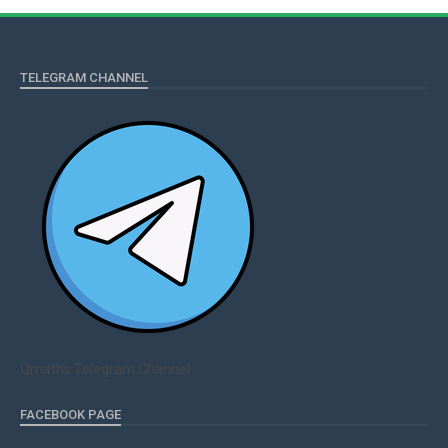
TELEGRAM CHANNEL
Qmaths Telegram Channel
FACEBOOK PAGE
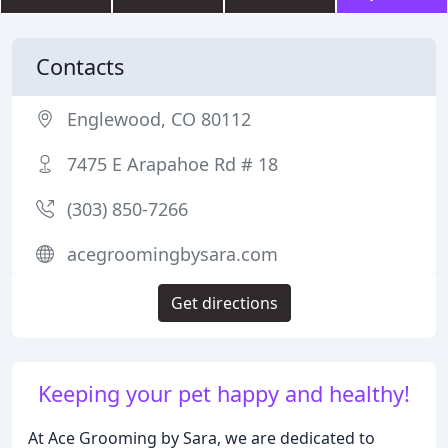
Contacts
Englewood, CO 80112
7475 E Arapahoe Rd # 18
(303) 850-7266
acegroomingbysara.com
Get directions
Keeping your pet happy and healthy!
At Ace Grooming by Sara, we are dedicated to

- **Task prompt**: The required answer is the line with "7475 E Arapahoe Rd # 18" plus every line after it to the end of the entries above, transcribed exactly.

- **The completed task**:
7475 E Arapahoe Rd # 18
(303) 850-7266
acegroomingbysara.com
Get directions
Keeping your pet happy and healthy!
At Ace Grooming by Sara, we are dedicated to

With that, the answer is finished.